LE
SILENCE DU " PASTEUR ANGELIQUE "
"
En 1920, le nonce Pacelli fut muté à Berlin. Pie
XI le créa cardinal en 1929 et, un peu plus tard, en fit
son Secrétaire d'État.
Six mois après l'avènement de Pie XII, le cataclysme
se déchaînait. Le nouveau pape avait tenté,
dès le 3 mai, de le conjurer. Son appel aux cinq puissances
: - Allemagne, Italie, Angleterre, France, Pologne - à
se retrouver autour d'une table de conférence ne fut pas
entendu. Il faut dire que tous n'avaient pas apprécié
certains de ses gestes, comme son télégramme de
bénédiction au général Franco le 1er
avril et son message de félicitations, le 16 avril, à
la " partie saine du peuple espagnol qui défendait
l'idéal de la Foi et de la civilisation chrétienne
". N'avait-il donc jamais entendu parler de Guernica ?

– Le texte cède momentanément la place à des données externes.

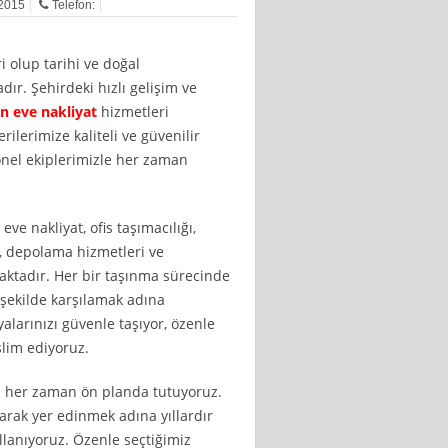
 2015
Telefon:
ri olup tarihi ve doğal
adır. Şehirdeki hızlı gelişim ve
n eve nakliyat
hizmetleri
ilerimize kaliteli ve güvenilir
onel ekiplerimizle her zaman
e nakliyat, ofis taşımacılığı,
ı, depolama hizmetleri ve
aktadır. Her bir taşınma sürecinde
i şekilde karşılamak adına
yalarınızı güvenle taşıyor, özenle
slim ediyoruz.
i her zaman ön planda tutuyoruz.
arak yer edinmek adına yıllardır
lanıyoruz. Özenle seçtiğimiz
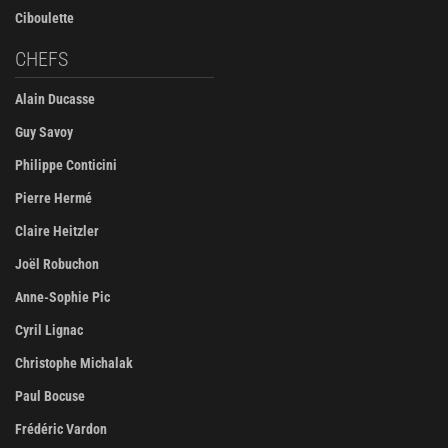
Ciboulette
CHEFS
Alain Ducasse
Guy Savoy
Philippe Conticini
Pierre Hermé
Claire Heitzler
Joël Robuchon
Anne-Sophie Pic
Cyril Lignac
Christophe Michalak
Paul Bocuse
Frédéric Vardon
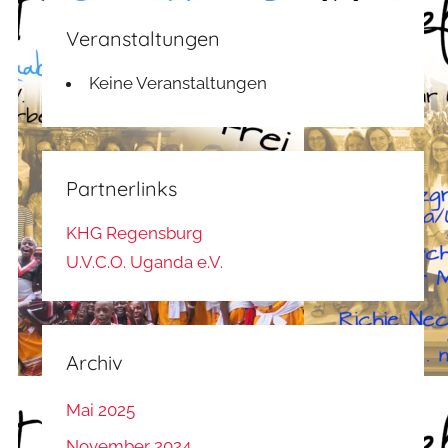
Veranstaltungen
Keine Veranstaltungen
Partnerlinks
KHG Regensburg
U.V.C.O. Uganda e.V.
Archiv
Mai 2025
November 2024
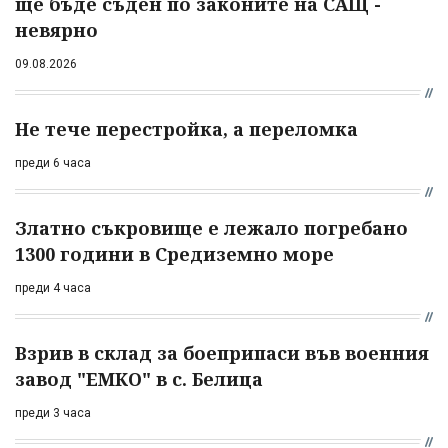
ще бъде съден по законите на САЩ -
невярно
09.08.2026
Не тече перестройка, а переломка
преди 6 часа
Златно съкровище е лежало погребано
1300 години в Средиземно море
преди 4 часа
Взрив в склад за боеприпаси във военния
завод "ЕМКО" в с. Белица
преди 3 часа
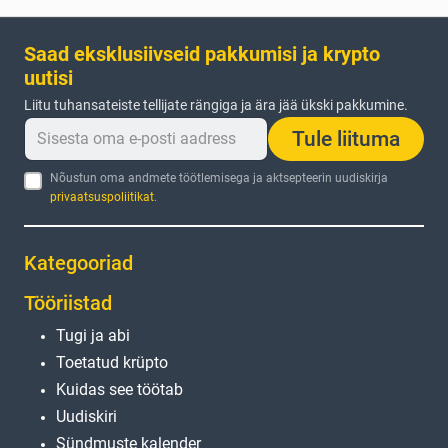
Saad eksklusiivseid pakkumisi ja krypto
uutisi
Liitu tuhansateiste tellijate rängiga ja ära jää ükski pakkumine.
Tule liituma
Nõustun oma andmete töötlemisega ja aktsepteerin uudiskirja
privaatsuspoliitikat
.
Kategooriad
Tööriistad
Tugi ja abi
Toetatud krüpto
Kuidas see töötab
Uudiskiri
Sündmuste kalender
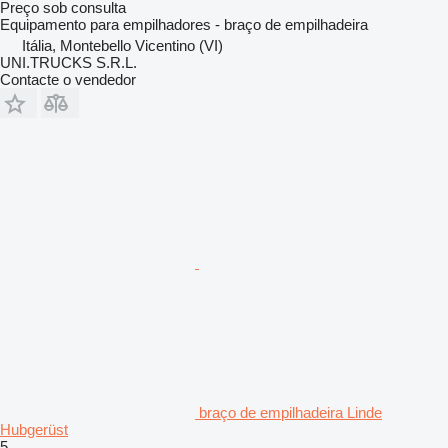
Preço sob consulta
Equipamento para empilhadores - braço de empilhadeira
Itália, Montebello Vicentino (VI)
UNI.TRUCKS S.R.L.
Contacte o vendedor
braço de empilhadeira Linde
Hubgerüst
5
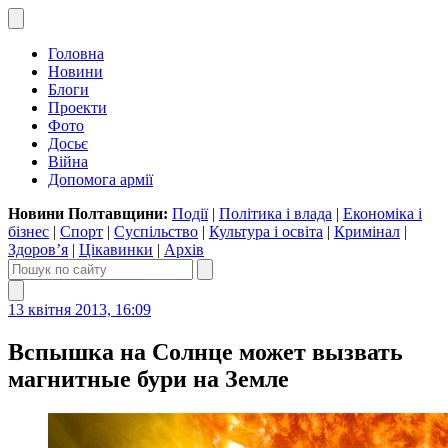
Головна
Новини
Блоги
Проекти
Фото
Досьє
Війна
Допомога армії
Новини Полтавщини:
Події
|
Політика і влада
|
Економіка і
бізнес
|
Спорт
|
Суспільство
|
Культура і освіта
|
Кримінал
|
Здоров’я
|
Цікавинки
|
Архів
13 квітня 2013, 16:09
Вспышка на Солнце может вызвать
магнитные бури на Земле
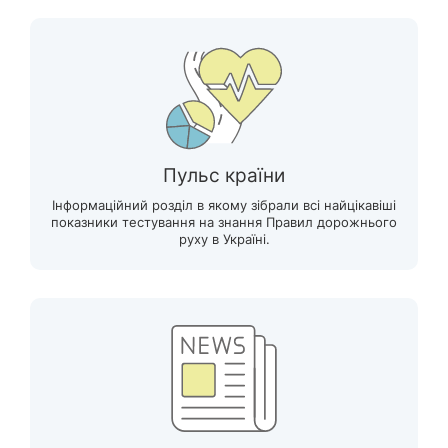
Пульс країни
Інформаційний розділ в якому зібрали всі найцікавіші
показники тестування на знання Правил дорожнього
руху в Україні.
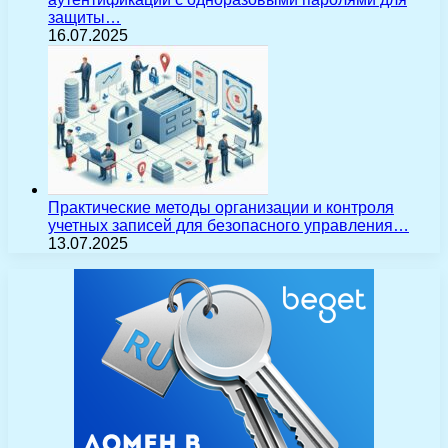
защиты…
16.07.2025
Практические методы организации и контроля
учетных записей для безопасного управления…
13.07.2025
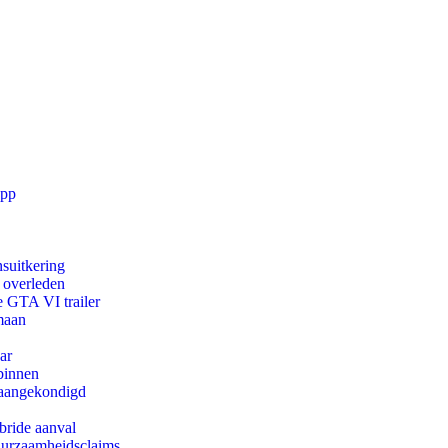
app
suitkering
d overleden
e GTA VI trailer
maan
ar
binnen
g aangekondigd
bride aanval
duurzaamheidsclaims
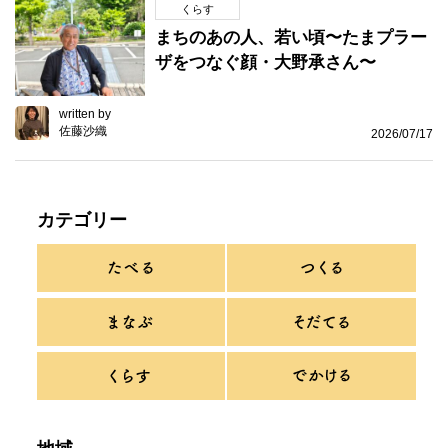
くらす
まちのあの人、若い頃〜たまプラー
ザをつなぐ顔・大野承さん〜
written by
佐藤沙織
2026/07/17
カテゴリー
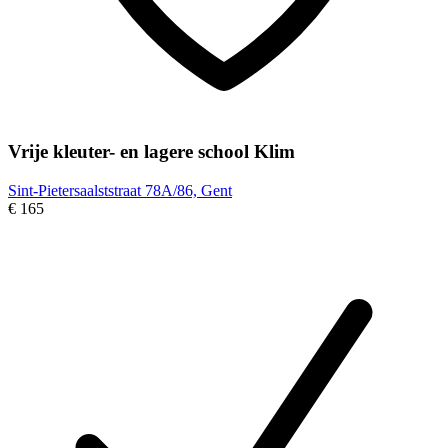
Vrije kleuter- en lagere school Klim
Sint-Pietersaalststraat 78A/86, Gent
€ 165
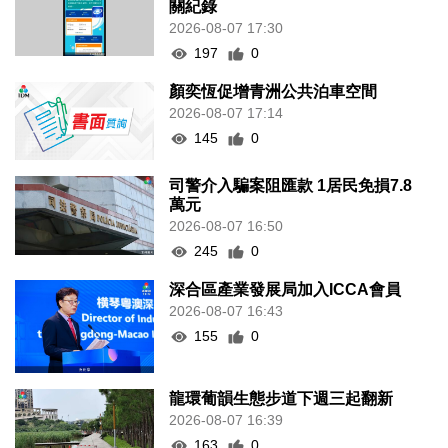
關紀錄
2026-08-07 17:30
197
0
顏奕恆促增青洲公共泊車空間
2026-08-07 17:14
145
0
司警介入騙案阻匯款 1居民免損7.8
萬元
2026-08-07 16:50
245
0
深合區產業發展局加入ICCA會員
2026-08-07 16:43
155
0
龍環葡韻生態步道下週三起翻新
2026-08-07 16:39
163
0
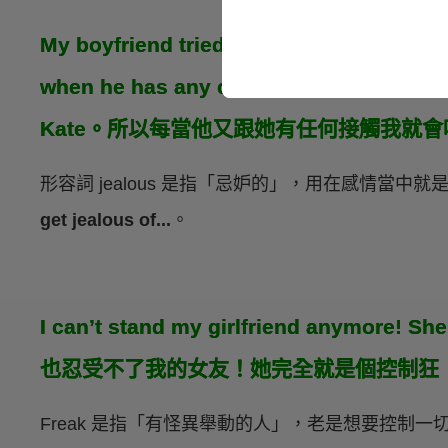
My boyfriend tried to date Kate before 
when he has any contact with h
Kate。所以每當他又跟她有任何接觸我就
形容詞 jealous 是指「忌妒的」，用在感情當
get jealous of...
。
I can’t stand my girlfriend anymore! Sh
也忍受不了我的女友！她完全就是個控制狂
Freak 是指「有怪異舉動的人」，老是想要控制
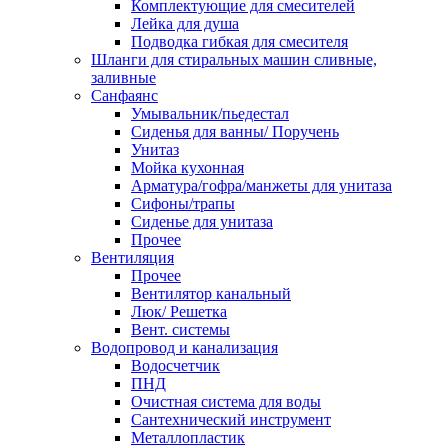
Комплектующие для смесителей
Лейка для душа
Подводка гибкая для смесителя
Шланги для стиральных машин сливные,
заливные
Санфаянс
Умывальник/пьедестал
Сиденья для ванны/ Поручень
Унитаз
Мойка кухонная
Арматура/гофра/манжеты для унитаза
Сифоны/трапы
Сиденье для унитаза
Прочее
Вентиляция
Прочее
Вентилятор канальный
Люк/ Решетка
Вент. системы
Водопровод и канализация
Водосчетчик
ПНД
Очистная система для воды
Сантехнический инструмент
Металлопластик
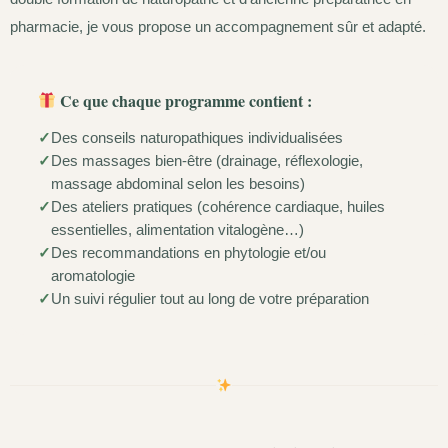
pharmacie, je vous propose un accompagnement sûr et adapté.
Ce que chaque programme contient :
Des conseils naturopathiques individualisées
Des massages bien-être (drainage, réflexologie,
massage abdominal selon les besoins)
Des ateliers pratiques (cohérence cardiaque, huiles
essentielles, alimentation vitalogène…)
Des recommandations en phytologie et/ou
aromatologie
Un suivi régulier tout au long de votre préparation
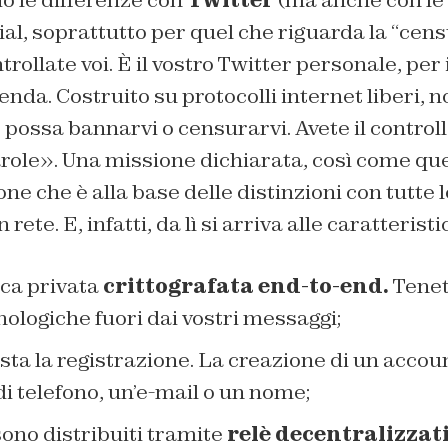
io le differenze con
Twitter
(ma anche con le 
al, soprattutto per quel che riguarda la “censu
ollate voi. È il vostro Twitter personale, per i
ienda. Costruito su protocolli internet liberi, 
possa bannarvi o censurarvi. Avete il controllo
arole». Una missione dichiarata, così come que
ne che è alla base delle distinzioni con tutte l
 rete. E, infatti, da lì si arriva alle caratterist
ca privata
crittografata end-to-end.
Tenet
ologiche fuori dai vostri messaggi;
sta la registrazione. La creazione di un accou
i telefono, un’e-mail o un nome;
ono distribuiti tramite
relè decentralizzati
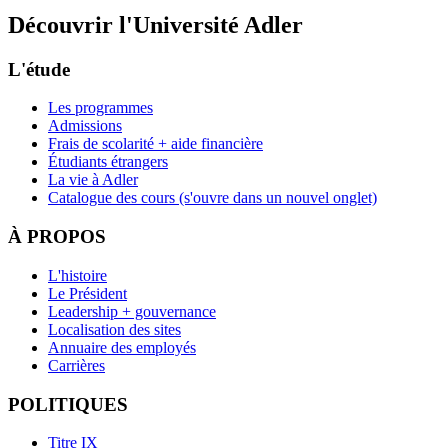
Découvrir l'Université Adler
L'étude
Les programmes
Admissions
Frais de scolarité + aide financière
Étudiants étrangers
La vie à Adler
Catalogue des cours
(s'ouvre dans un nouvel onglet)
À PROPOS
L'histoire
Le Président
Leadership + gouvernance
Localisation des sites
Annuaire des employés
Carrières
POLITIQUES
Titre IX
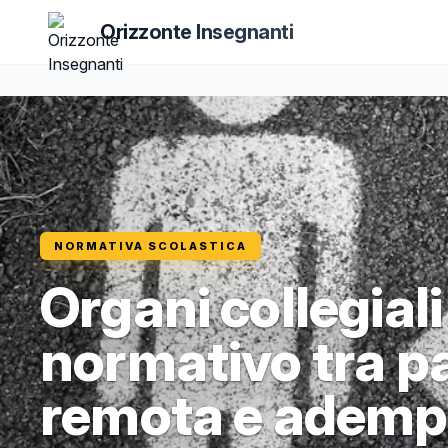
Orizzonte Insegnanti
NORMATIVA SCOLASTICA
Organi collegiali
normativo tra p
remota e adempi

Dès le début des hostilités, Pie XII mit
sur pied un comité d'aide aux victimes et un service d'informations
au bénéfice des prisonniers, réfugiés
et déportés. Le 24 août 1939, au lendemain
du pacte germano-soviétique qui partageait la Pologne entre
l'Allemagne et l'URSS, il prononça un dernier appel en
faveur de la paix. On en a surtout retenu la phrase que lui avait
suggérée un certain Mgr. Montini - le futur Paul
VI - : " Rien n'est perdu avec la paix. Tout peut l'être
avec la guerre. "
Il est consternant que le jour de l'attaque de l'URSS par la Wehrmacht,
la conférence épiscopale allemande ait envoyé
un télégramme à Hitler pour le féliciter
d'avoir entrepris cette " croisade " au bénéfice
de l'Europe. Exprimait-elle l'approbation tacite du pape? La question
est légitime.
Une autre qui ne l'est pas moins est celle qui concerne l'étonnant
silence de la plus haute autorité chrétienne sur
le plus affreux des massacres perpétrés contre le
peuple juif. Les défenseurs inconditionnels de Pie XII
feront remarquer qu'il ne s'est pas tu. Par deux fois, à
la Noël de 1942 d'abord, le 2 juin 1943 ensuite, il en a
parlé. C'est exact. II est exact aussi qu'une simple allusion
à " ces centaines de milliers de victimes qui, sans
faute de leur part, et même pour une partie d'entre eux,
du seul fait de leur nationalité et de leur race, étaient
livrés à une mort rapide ou lente " représentait
une protestation bien timide. Les mêmes inconditionnels
insisteraient : " Pie XII voulait éviter que ses paroles
n'aggravent le mal. " Force est de concéder que les
cris d'alarme murmurés avec cette prudence ne risquaient
guère d'envoyer dans les camps de concentration quelques
malheureux de plus. Mais tout aussi peu de sauver un seul enfant
des fours crématoires !
Quand donc les chrétiens auront-ils le courage de reconnaître
ouvertement que s'il fût une heure dans l'Histoire où
le pasteur devait non seulement risquer, mais donner sa vie pour
les brebis, c'était bien celle-là. Quand il fallait
proférer des " paroles de feu ", Pie XII se satisfit
des formules mesurées de diplomate. Jésus avait
déjà brandi le fouet rien que pour chasser les marchands
du Temple. Qu'eut-il fait pour disperser les tortionnaires de
centaines de milliers d'innocents ?
Sans doute, nombre de personnalités juives trouvèrent-elles
refuge au Vatican. C'était une hospitalité charitable
mais qui exposait à peu de risques : l'État du pape
était, tout comme la Suisse, un Etat autonome. Le Vatican,
par contre, semble bien avoir facilité, après la
guerre, l'exfiltration et la mise à l'abri en Amérique
latine, par exemple, de plus d'un criminel nazi.
Pie XII n'eut pas envers le communisme la prudente réserve
qui avait caractérisé ses réactions envers
l'Allemagne. En 1949, il fit afficher dans les paroisses le décret
d'excommunication de tous les marxistes et de tous ceux qui apporteraient
une aide quelconque au parti communiste. Toute la suite de son
pontificat constitua en définitive une croisade contre
les marxistes. Elle était d'ailleurs justifiée par
la violence des persécutions communistes dans tous les
pays de l'Est. Les Mindszenti, Stepinac, Beran, Wyzinsky symbolisèrent
la résistance de cette " Église du silence
" à cette immense entreprise de déchristianisation
radicale qui se solderait dans les années quatre-vingt-dix
par la faillite spectaculaire de tous les régimes communistes
y compris celui de l'URSS, que son Secrétaire Général,
Gorbatchev, saborderait le 24 août 1991. "
Jean
Mathieu-Rosay, La
Véritable histoire des Papes, 1991, p. 318-319.